Byte Buddy was born out of my own need for another open source library which needed to create proxies in a slightly different way as the then existing solutions offered. As so often, I started out with a simple prototype that solved this exact need but moved it to its own library later which is now known as Byte Buddy and which is of course much richer in features than what I originally intended.
2. Were you always interested in low level Java (bytecode and its manipulation), or do you also like doing something else with Java?
I was educated in (theoretical) economics and had to run a lot of simulations as part of my studies. In modern economics, we try to emulate markets with models that can no longer be solved numerically but are simulated instead. These simulations often run over days and it is therefore crucial to write efficient code that quickly drives you down the rabbit hole. When I first worked with Java, looking into the JVM at this level was just a natural step.

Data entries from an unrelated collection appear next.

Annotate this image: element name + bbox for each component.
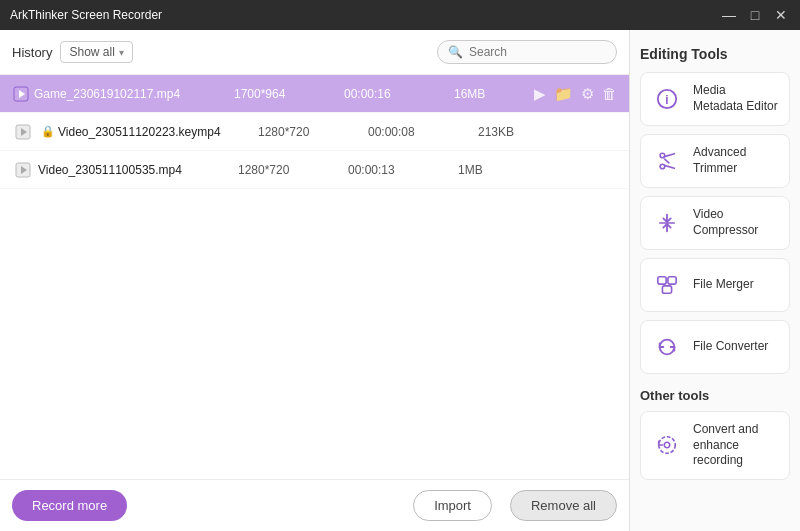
svg-rect-17 xyxy=(668,277,676,284)
search-box: 🔍 xyxy=(437,40,617,64)
svg-rect-16 xyxy=(658,277,666,284)
filter-value: Show all xyxy=(69,45,114,59)
search-icon: 🔍 xyxy=(448,45,463,59)
file-actions: ▶ 📁 ⚙ 🗑 xyxy=(534,85,617,103)
editing-tools-title: Editing Tools xyxy=(640,46,790,62)
file-size: 1MB xyxy=(458,163,538,177)
file-name: Game_230619102117.mp4 xyxy=(34,87,234,101)
table-row[interactable]: Video_230511100535.mp4 1280*720 00:00:13… xyxy=(0,151,629,189)
table-row[interactable]: Game_230619102117.mp4 1700*964 00:00:16 … xyxy=(0,75,629,113)
other-tools-title: Other tools xyxy=(640,388,790,403)
lock-icon: 🔒 xyxy=(41,125,55,138)
video-compressor-tool[interactable]: Video Compressor xyxy=(640,196,790,250)
record-more-button[interactable]: Record more xyxy=(12,490,127,521)
title-bar: ArkThinker Screen Recorder — □ ✕ xyxy=(0,0,800,30)
svg-line-11 xyxy=(664,165,674,168)
file-converter-tool[interactable]: File Converter xyxy=(640,320,790,374)
edit-button[interactable]: ⚙ xyxy=(581,85,594,103)
delete-button[interactable]: 🗑 xyxy=(602,85,617,102)
convert-enhance-label: Convert and enhance recording xyxy=(693,422,779,469)
advanced-trimmer-tool[interactable]: Advanced Trimmer xyxy=(640,134,790,188)
close-button[interactable]: ✕ xyxy=(772,7,790,23)
file-size: 16MB xyxy=(454,87,534,101)
convert-enhance-tool[interactable]: Convert and enhance recording xyxy=(640,411,790,480)
file-size: 213KB xyxy=(478,125,558,139)
play-button[interactable]: ▶ xyxy=(534,85,546,103)
import-button[interactable]: Import xyxy=(413,490,492,521)
media-metadata-icon: i xyxy=(651,83,683,115)
file-name: Video_230511120223.keymp4 xyxy=(58,125,258,139)
file-resolution: 1700*964 xyxy=(234,87,344,101)
table-row[interactable]: 🔒 Video_230511120223.keymp4 1280*720 00:… xyxy=(0,113,629,151)
video-compressor-label: Video Compressor xyxy=(693,207,779,238)
main-layout: History Show all ▾ 🔍 Game_2306191 xyxy=(0,30,800,531)
history-label: History xyxy=(12,45,52,60)
svg-text:i: i xyxy=(665,93,668,107)
video-compressor-icon xyxy=(651,207,683,239)
advanced-trimmer-icon xyxy=(651,145,683,177)
left-panel: History Show all ▾ 🔍 Game_2306191 xyxy=(0,30,630,531)
file-resolution: 1280*720 xyxy=(238,163,348,177)
file-duration: 00:00:13 xyxy=(348,163,458,177)
svg-rect-18 xyxy=(662,286,671,293)
file-type-icon xyxy=(12,162,34,178)
remove-all-button[interactable]: Remove all xyxy=(510,490,617,521)
toolbar: History Show all ▾ 🔍 xyxy=(0,30,629,75)
file-merger-tool[interactable]: File Merger xyxy=(640,258,790,312)
file-converter-icon xyxy=(651,331,683,363)
right-panel: Editing Tools i Media Metadata Editor xyxy=(630,30,800,531)
app-title: ArkThinker Screen Recorder xyxy=(10,8,162,22)
file-type-icon xyxy=(12,86,30,102)
file-converter-label: File Converter xyxy=(693,339,768,355)
window-controls: — □ ✕ xyxy=(720,7,790,23)
media-metadata-label: Media Metadata Editor xyxy=(693,83,779,114)
file-resolution: 1280*720 xyxy=(258,125,368,139)
file-type-icon xyxy=(12,124,34,140)
file-merger-icon xyxy=(651,269,683,301)
svg-line-10 xyxy=(664,154,674,157)
convert-enhance-icon xyxy=(651,429,683,461)
file-name: Video_230511100535.mp4 xyxy=(38,163,238,177)
file-duration: 00:00:08 xyxy=(368,125,478,139)
minimize-button[interactable]: — xyxy=(720,7,738,23)
bottom-bar: Record more Import Remove all xyxy=(0,479,629,531)
advanced-trimmer-label: Advanced Trimmer xyxy=(693,145,779,176)
folder-button[interactable]: 📁 xyxy=(554,85,573,103)
chevron-down-icon: ▾ xyxy=(119,47,124,58)
file-duration: 00:00:16 xyxy=(344,87,454,101)
media-metadata-tool[interactable]: i Media Metadata Editor xyxy=(640,72,790,126)
search-input[interactable] xyxy=(469,45,609,59)
svg-line-12 xyxy=(665,159,669,163)
maximize-button[interactable]: □ xyxy=(746,7,764,23)
file-list: Game_230619102117.mp4 1700*964 00:00:16 … xyxy=(0,75,629,479)
filter-dropdown[interactable]: Show all ▾ xyxy=(60,41,132,63)
file-merger-label: File Merger xyxy=(693,277,754,293)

3. ByteBuddy is really vastly used across different tools and frameworks. Were there situations, when you wanted to introduce a really cool new feature, but it was a breaking change, and the impact would have been too big?
In the beginning, I would know all users and every time I released a breaking change, I would simply send pull requests along with the update for all of them. Of course, this is no longer possible. Fortunately, the user base of Byte Buddy only grew two years after the first beta version was released. As things stand, I am very careful with changes and have a lot of regression tests. And thanks to the modular API, I can often add features without even touching existing code.
4. How do you handle this kind of situation?
It is a case to case decision. If a feature for example only affects Java agents, it is often a safe change as users need to isolate their copy of Byte Buddy anyways, via shading or a separate class loader. Agents do not control the class path and cannot assume that their version of Byte Buddy would not be superseded with an older version that was already added to the JVM. But if an API affects a proxy generator, I would not even consider touching it. If I ever wanted to do an overhaul, a theoretical Byte Buddy v2. would get a different group id and namespace, otherwise this would be too disturbing for the ecosystem.
Thank you very much, Rafael! See you soon in Sofia!